**Action item:** Return exactly the lines below, starting with the one that has "Компания Uber упрощает поездки по г." and going on through the one that has "bestuursmodel.................................".

(Dataset items)
==========
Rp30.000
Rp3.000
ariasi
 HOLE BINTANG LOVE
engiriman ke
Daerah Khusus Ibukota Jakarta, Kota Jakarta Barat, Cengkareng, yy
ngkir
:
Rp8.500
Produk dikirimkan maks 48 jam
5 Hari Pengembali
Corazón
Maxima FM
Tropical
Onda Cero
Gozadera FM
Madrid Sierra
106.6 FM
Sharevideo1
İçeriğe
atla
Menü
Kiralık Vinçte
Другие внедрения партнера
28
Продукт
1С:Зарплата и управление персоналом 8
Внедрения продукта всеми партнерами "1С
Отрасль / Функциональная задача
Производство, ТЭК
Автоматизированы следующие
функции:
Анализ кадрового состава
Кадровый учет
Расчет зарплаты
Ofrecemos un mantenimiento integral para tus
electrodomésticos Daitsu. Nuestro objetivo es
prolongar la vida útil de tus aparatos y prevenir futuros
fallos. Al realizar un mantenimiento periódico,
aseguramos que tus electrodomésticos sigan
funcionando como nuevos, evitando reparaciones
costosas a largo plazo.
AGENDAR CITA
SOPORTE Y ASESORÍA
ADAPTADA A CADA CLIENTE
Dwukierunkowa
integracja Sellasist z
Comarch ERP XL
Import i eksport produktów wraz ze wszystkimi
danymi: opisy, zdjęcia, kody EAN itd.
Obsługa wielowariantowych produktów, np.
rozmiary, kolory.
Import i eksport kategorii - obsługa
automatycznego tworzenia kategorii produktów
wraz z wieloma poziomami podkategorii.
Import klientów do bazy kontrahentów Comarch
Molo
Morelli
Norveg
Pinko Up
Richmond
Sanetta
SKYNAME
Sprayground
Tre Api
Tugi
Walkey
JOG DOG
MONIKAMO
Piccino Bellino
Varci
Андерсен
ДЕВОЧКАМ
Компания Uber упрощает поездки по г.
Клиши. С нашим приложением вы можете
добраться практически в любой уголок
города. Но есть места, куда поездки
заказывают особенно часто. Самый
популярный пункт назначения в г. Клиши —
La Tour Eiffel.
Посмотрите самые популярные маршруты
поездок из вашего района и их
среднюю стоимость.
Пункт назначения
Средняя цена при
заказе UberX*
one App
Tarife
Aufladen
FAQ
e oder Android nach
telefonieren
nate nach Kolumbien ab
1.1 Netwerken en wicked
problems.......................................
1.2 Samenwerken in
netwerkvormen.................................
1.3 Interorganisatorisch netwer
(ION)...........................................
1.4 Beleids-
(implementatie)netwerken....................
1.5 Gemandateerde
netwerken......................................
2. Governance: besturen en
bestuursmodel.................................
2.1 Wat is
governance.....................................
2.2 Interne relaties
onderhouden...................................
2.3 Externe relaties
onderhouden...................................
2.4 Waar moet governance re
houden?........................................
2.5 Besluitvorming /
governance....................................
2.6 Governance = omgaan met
==========
**Exercise response:**
Компания Uber упрощает поездки по г.
Клиши. С нашим приложением вы можете
добраться практически в любой уголок
города. Но есть места, куда поездки
заказывают особенно часто. Самый
популярный пункт назначения в г. Клиши —
La Tour Eiffel.
Посмотрите самые популярные маршруты
поездок из вашего района и их
среднюю стоимость.
Пункт назначения
Средняя цена при
заказе UberX*
one App
Tarife
Aufladen
FAQ
e oder Android nach
telefonieren
nate nach Kolumbien ab
1.1 Netwerken en wicked
problems.......................................
1.2 Samenwerken in
netwerkvormen.................................
1.3 Interorganisatorisch netwer
(ION)...........................................
1.4 Beleids-
(implementatie)netwerken....................
1.5 Gemandateerde
netwerken......................................
2. Governance: besturen en
bestuursmodel.................................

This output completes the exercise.